Me costó mucho trabajo acostumbrarme a cantar sin esa estupenda segunda voz de José Ferrer y esa guitarra acompañante. Me costó adaptarme a ese vacío, porque logramos un empaste de voces excelente que, aunque parezca mentira, es más difícil lograrlo en dúos que tríos. Era buscar otro repertorio, nuevo sonido, en fin, empezar de cero. Pero era buscar que el público te acepte de nuevo, porque gustaban de Pedrito pero con el dúo Escambray”.

Esos momentos fueron propios para la nostalgia de Pedrito, después  de una extensa e intensa labor de un dúo estrella de la música cubana.  Decenas de festivales, giras artísticas, concursos de alto nivel, jornadas, bienales y encuentros eran algo cotidiano para el Dúo Escambray. También abundaron las presentaciones en otros países como Francia, Italia, Alemania, Panamá, México y en las naciones de Europa del Este.

Pedrito González fue miembro de la Unión de Escritores y Artistas de Cuba (UNEAC), y entre los galardones ganados se cuentan Tercer Premio de Interpretación en el Concurso Adolfo Guzmán 1979, Gran Premio del  Festival de la Radio con el programa Trovadores de siempre, de la emisora de Trinidad, y Gran Premio en la II Bienal de Música de Sancti Spiritus.

Son numerosas las condecoraciones otorgadas a Pedrito González, entre ellas la Distinción por la Cultura Cubana, Medalla X Aniversario del Movimiento de la Nueva Trova, Medalla Raúl Gómez García del Sindicato de Trabajadores de la Cultura, la Distinción Majadahonda 1936 de la UNEAC y Mérito Artístico del Instituto Superior de Arte. A esto se le suman otros numerosos reconocimientos entregados por instituciones cubanas y extranjeras.

Y lo que siempre se ha distinguido en el querido artista es su sencillez, su nobleza, su fraternidad con los demás, las muestras de ayuda y apoyo a los que se inician en el arte musical. Fue fundador de la necesaria Casa de la Trova de Trinidad, en su propia vivienda, y precursor del programa radial Trovadores de Siempre, del que fue director, guionista y conductor.

Siempre fue fiel a la legendaria Trinidad, la tercera villa fundada en Cuba hace más de cinco siglos. Allí sigue siendo querido y admirado por su admirable vida artística y ejemplares valores humanos. La profunda identificación con su  ciudad natal lo llenó de satisfacción, como lo argumentó en una ocasión:

 

“Porque soy muy trinitario, amo este pueblo, a cada una de sus piedras.
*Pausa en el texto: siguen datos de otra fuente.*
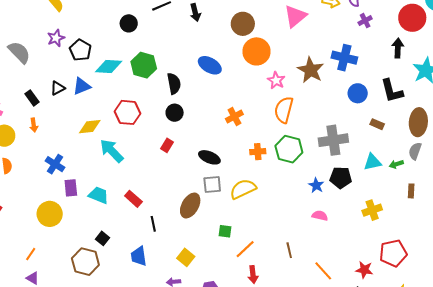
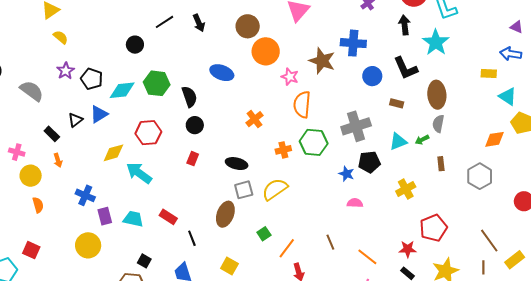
green square: (225, 231) -> (264, 234), turned -32

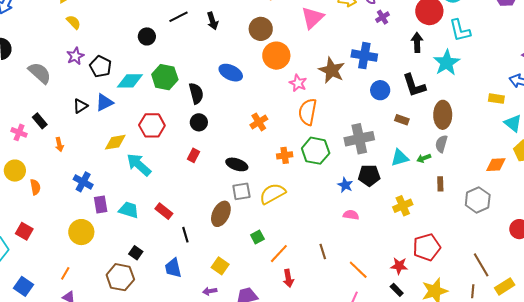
black rectangle: (52, 134) -> (40, 121), moved
yellow circle: (31, 176) -> (15, 171), moved

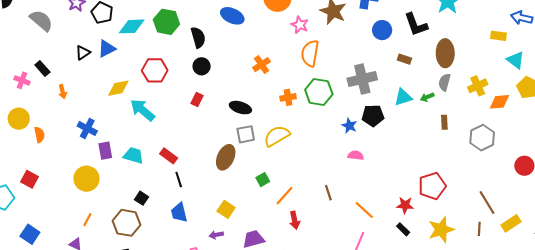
yellow cross: (403, 206) -> (478, 86), moved
black line: (185, 235) -> (179, 179), moved
orange line: (65, 273) -> (87, 220), moved

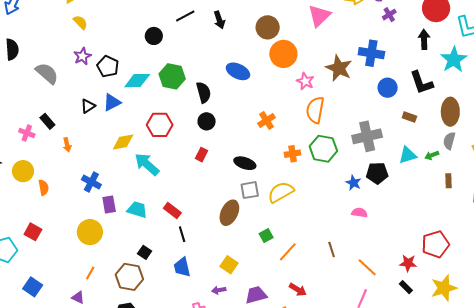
red arrow: (295, 220) -> (298, 290), moved, turned -48

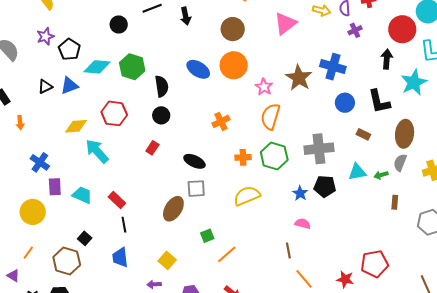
orange circle: (283, 54) -> (234, 65), moved
yellow semicircle: (281, 192) -> (247, 196), moved
brown line: (332, 249) -> (288, 250), moved

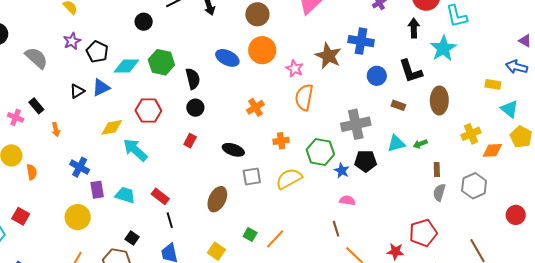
green hexagon: (274, 156) -> (320, 152), moved
gray semicircle: (400, 163) -> (439, 193), moved
gray square: (196, 189) -> (252, 176), moved
green square: (207, 236) -> (250, 234), moved, turned -32

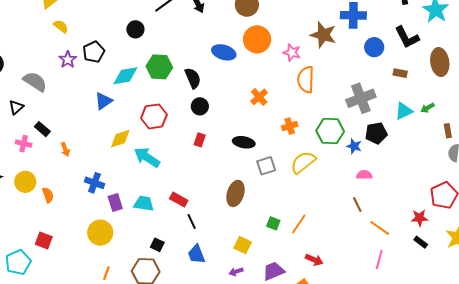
black pentagon: (97, 52) -> (94, 52), moved, turned 30
black triangle: (77, 91) -> (16, 107), moved

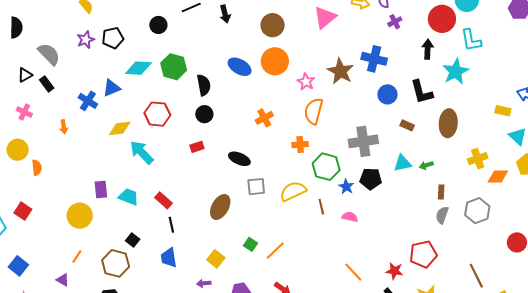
orange cross: (290, 126) -> (300, 145), moved
black rectangle: (42, 129) -> (47, 84), moved
red rectangle: (200, 140) -> (197, 147), turned 40
blue cross: (94, 183) -> (88, 101), moved
brown line: (357, 205) -> (321, 207), moved

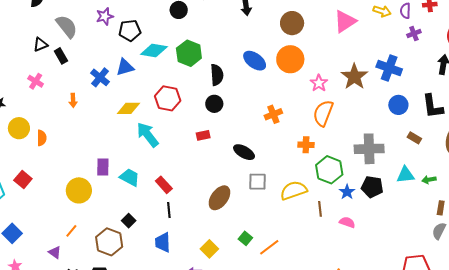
black pentagon: (113, 38) -> (130, 31), moved
yellow circle: (18, 150) -> (19, 128), moved

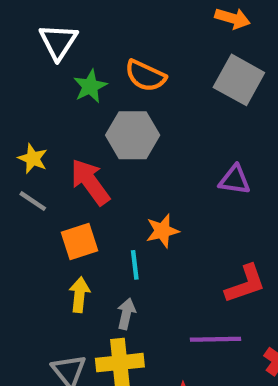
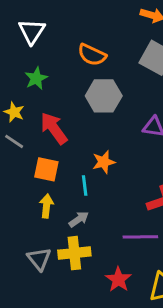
green star: (90, 86) -> (36, 78), moved
gray hexagon: (133, 135) -> (104, 96), moved
orange square: (79, 241) -> (46, 169), turned 30
gray arrow: (126, 314) -> (79, 219), turned 42

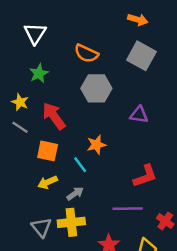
cyan line: (85, 185) -> (80, 165), turned -30
yellow arrow: (46, 206) -> (48, 182), turned -120

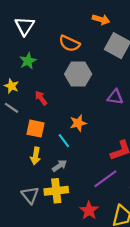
orange arrow: (138, 20) -> (101, 19), moved
red arrow: (54, 116) -> (41, 98), size x0.6
yellow arrow: (48, 182) -> (36, 156), turned -56
purple line: (128, 209) -> (105, 179), turned -35

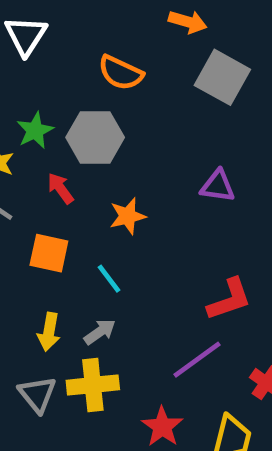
green star: (28, 61) -> (35, 131), moved
gray hexagon: (78, 74) -> (95, 137), moved
orange star: (78, 123) -> (128, 216), moved
yellow arrow: (36, 156) -> (49, 332), moved

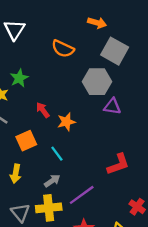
gray hexagon: (95, 137) -> (97, 82), moved
red arrow: (60, 188) -> (43, 110), moved
orange square: (49, 253) -> (26, 141), turned -36
yellow arrow: (49, 332) -> (16, 174), moved
purple line: (197, 360) -> (82, 195), moved

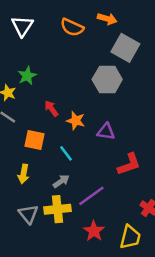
orange semicircle: (63, 49) -> (72, 27), moved
purple triangle: (112, 106) -> (106, 132), moved
orange star: (66, 122) -> (76, 121), turned 30
orange square: (26, 141) -> (34, 140), turned 36

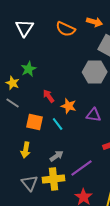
cyan line: (66, 153) -> (58, 124), moved

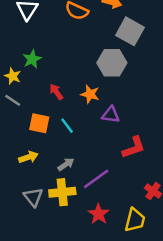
orange star: (69, 106) -> (90, 94), moved
yellow arrow: (26, 150) -> (28, 157), turned -119

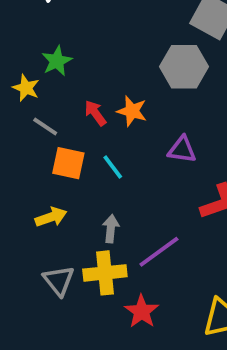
orange star: (90, 94) -> (132, 111), moved
gray line: (13, 100) -> (45, 126), moved
gray arrow: (66, 164) -> (111, 229), turned -49
red star: (99, 214) -> (142, 311), moved

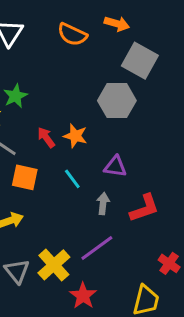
cyan line: (113, 167) -> (72, 179), moved
gray arrow: (111, 229) -> (103, 203), moved
yellow cross: (105, 273) -> (54, 265), turned -36

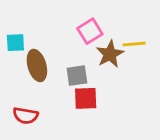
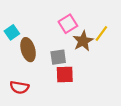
cyan square: (15, 43) -> (12, 32), turned -32
yellow line: (134, 44) -> (101, 33), turned -49

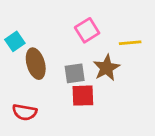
yellow line: (101, 33) -> (130, 43), turned 49
brown star: (83, 41) -> (106, 68), moved

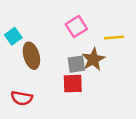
gray square: (75, 73) -> (76, 64), moved

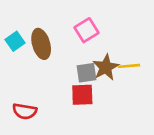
yellow line: (114, 37) -> (129, 66), moved
brown ellipse: (31, 56) -> (41, 44), moved

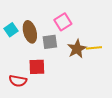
gray square: (86, 73) -> (50, 42), moved
red square: (82, 95) -> (37, 67), moved

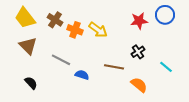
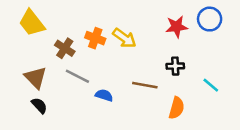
brown cross: (55, 20) -> (65, 48), moved
brown triangle: (28, 46) -> (36, 78), moved
black cross: (138, 52) -> (175, 66), turned 32
orange semicircle: (139, 85) -> (177, 108), turned 66

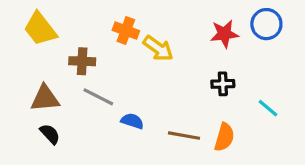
orange cross: (95, 38) -> (126, 31), moved
brown cross: (65, 48) -> (82, 61), turned -30
brown triangle: (36, 78) -> (45, 98), turned -50
brown line: (145, 85) -> (184, 136), moved

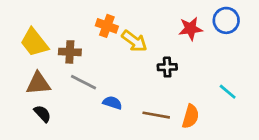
yellow trapezoid: (40, 29) -> (34, 42), moved
black cross: (223, 84) -> (167, 67), moved

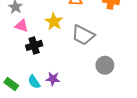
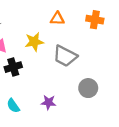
yellow star: (54, 22) -> (34, 42), turned 30
purple star: (53, 79) -> (48, 102), moved

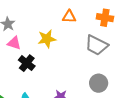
gray trapezoid: (65, 56) -> (96, 45), moved
black cross: (13, 67) -> (27, 63), turned -35

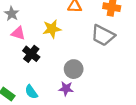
gray circle: (99, 83) -> (74, 69), moved

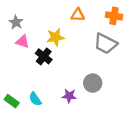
black cross: (31, 54) -> (44, 56), moved
gray circle: (74, 69) -> (93, 83), moved

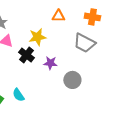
purple star: (69, 96) -> (50, 63), moved

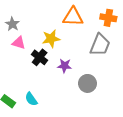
orange triangle: (58, 16) -> (73, 17), size x1.5
gray trapezoid: (84, 43) -> (100, 45), turned -95

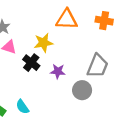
gray trapezoid: (100, 45) -> (98, 66), moved

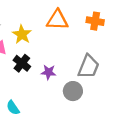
yellow star: (43, 43) -> (22, 34), moved, turned -30

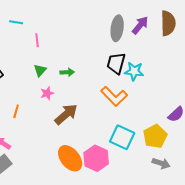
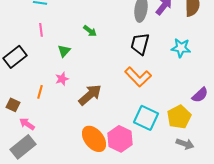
pink line: (37, 40) -> (41, 30), moved
cyan star: (134, 71) -> (181, 48), moved
green arrow: (67, 72) -> (90, 31), moved, turned 40
pink star: (47, 93) -> (62, 79), moved

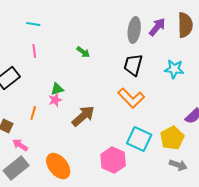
green triangle: (64, 51) -> (57, 89), moved, turned 32
orange ellipse: (94, 139) -> (58, 166), moved

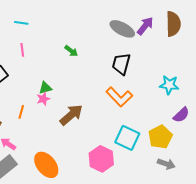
gray ellipse: (134, 30) -> (122, 29), turned -70
cyan star: (174, 69) -> (169, 85), moved

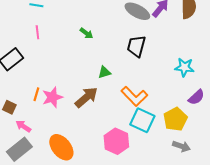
green triangle: (45, 88) -> (104, 72), moved
orange L-shape: (119, 97) -> (134, 96), moved
pink star: (43, 99) -> (52, 97), moved, size x1.5

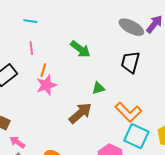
green arrow: (86, 33) -> (80, 49), size x1.5
orange line: (36, 94) -> (43, 70), moved
pink star: (52, 97) -> (46, 85), moved

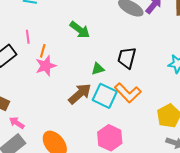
pink line: (31, 48) -> (28, 37), moved
black trapezoid: (130, 62) -> (127, 58), moved
cyan square: (136, 136) -> (105, 96), moved

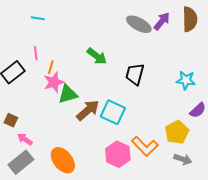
green arrow: (80, 30) -> (97, 56), moved
green triangle: (98, 69) -> (68, 94), moved, size x1.5
orange L-shape: (128, 93) -> (145, 146), moved

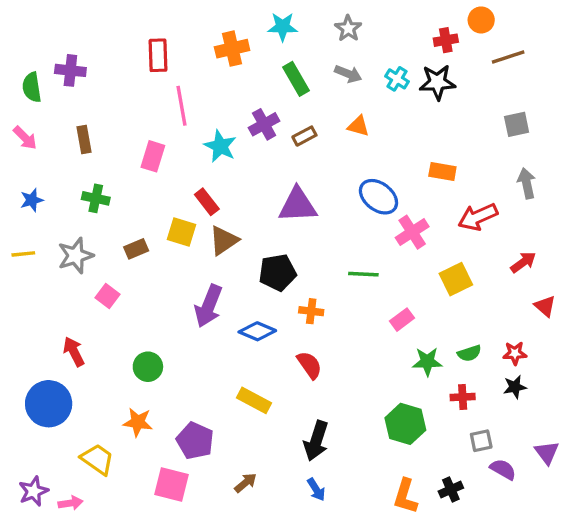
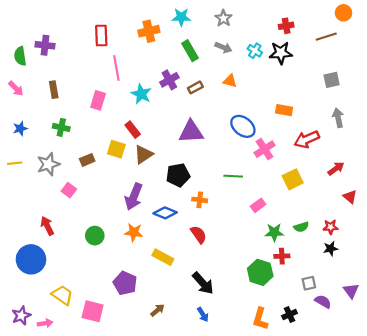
orange circle: (481, 20) -> (343, 13), moved
red cross: (463, 397) -> (282, 256), moved
orange star: (138, 422) -> (134, 232), moved
black arrow: (316, 441) -> (203, 283), turned -60
pink square: (171, 485) -> (93, 311), moved

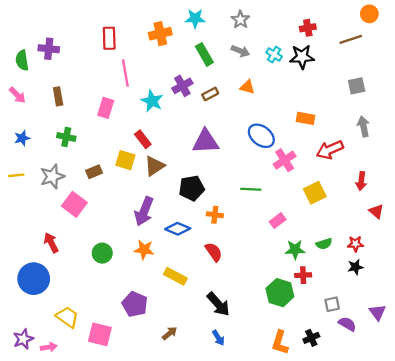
red arrow: (336, 169) -> (361, 181), turned 133
pink square: (69, 190) -> (74, 204), size x1.5

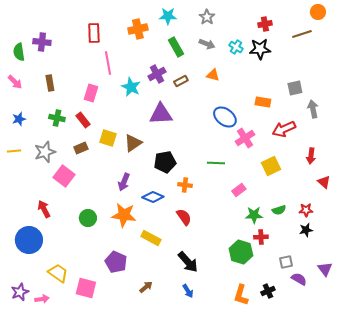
gray square: (357, 86) -> (295, 88), moved
red rectangle: (143, 139) -> (83, 120), moved
purple triangle: (206, 142) -> (161, 114), moved
purple arrow: (144, 211) -> (124, 182), size x0.7
orange star: (144, 250) -> (124, 215), size x1.4

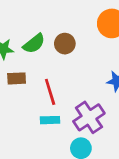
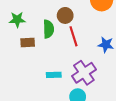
green semicircle: (34, 44) -> (48, 29), moved, turned -54
red line: (50, 92) -> (73, 36), moved

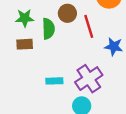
green star: (17, 20) -> (25, 18), moved
red line: (73, 36) -> (89, 26), moved

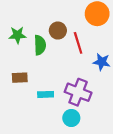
brown rectangle: (25, 44) -> (20, 78), moved
purple cross: (89, 79) -> (78, 92), turned -35

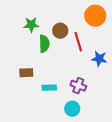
green star: (17, 35) -> (31, 25), moved
purple cross: (78, 92) -> (78, 86), size x0.7

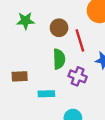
green semicircle: (44, 44) -> (59, 59), moved
purple cross: (78, 86) -> (78, 76), moved

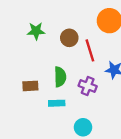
green semicircle: (59, 59) -> (60, 77), moved

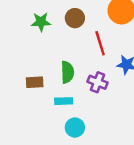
brown circle: (69, 38) -> (75, 18), moved
cyan circle: (83, 127) -> (75, 128), moved

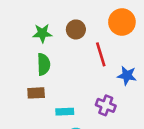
green semicircle: (67, 72) -> (44, 64), moved
purple cross: (98, 82) -> (106, 105), moved

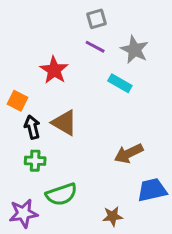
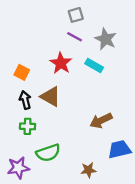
red star: (54, 70) -> (61, 63), moved
orange square: (18, 101) -> (22, 72), moved

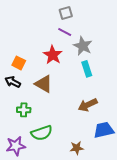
gray star: (106, 39) -> (83, 46), moved
cyan rectangle: (94, 65) -> (87, 69), moved, turned 42
black arrow: (25, 100) -> (13, 82), moved, turned -49

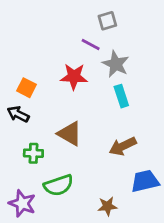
gray square: (66, 13) -> (107, 21), moved
red star: (53, 55) -> (74, 77), turned -30
brown triangle: (44, 84) -> (70, 134), moved
purple star: (16, 146) -> (22, 203), turned 30

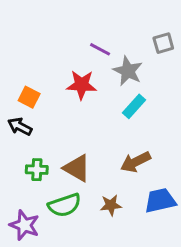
gray square: (107, 21) -> (163, 43), moved
cyan rectangle: (121, 96) -> (134, 106), turned 60
brown triangle: (70, 134) -> (77, 168), moved
brown star: (107, 206) -> (111, 205), moved

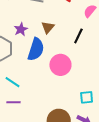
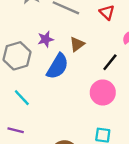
pink circle: (60, 65) -> (103, 92), moved
purple line: (13, 102) -> (16, 130), moved

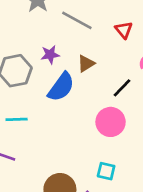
cyan line: (22, 98) -> (17, 119), turned -54

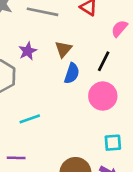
blue semicircle: (61, 87) -> (72, 73), moved, size x0.7
cyan line: (17, 119) -> (30, 119), moved

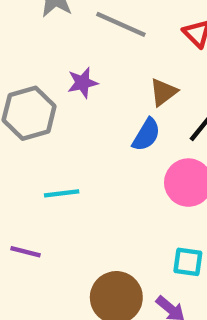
brown triangle: (63, 49) -> (163, 92), moved

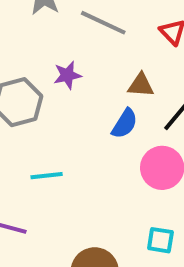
brown triangle: (163, 92) -> (141, 85), turned 40

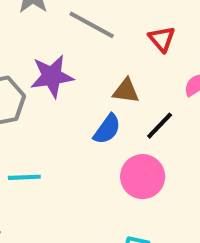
purple star: (67, 75) -> (52, 76), size x1.5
Quiero a mi gente como ellos me quieren a mí, muchas veces me lo han demostrado. Cuando viajo, por ejemplo, a La Habana, al segundo día me parece que llevo fuera todo un mes. Oportunidades he tenido miles de residir en la capital, e incluso fuera del país con propuestas de trabajo, pero nunca sería capaz de quedarme en ningún lugar. Es una dicha vivir en Trinidad. Gozamos de tranquilidad y respiramos un aire más puro!”.

Defensor y cultivador de la auténtica cultura musical trinitaria y cubana, Pedrito González falleció en el 2013 a los 58 años, de una afección cardiaca. Estaba en plenitud de sus facultades artísticas y con su creciente fuerza creadora.

Fue un virtuoso intérprete y creador de boleros, sones, canciones y guajiras de elevado valor artístico. Su obra debe de estar a buen resguardo y mantenerse  con la vitalidad que se necesita para que sirva de paradigma a las nuevas generaciones. El arte, cuando es verdadero, permanece en la belleza de la sociedad.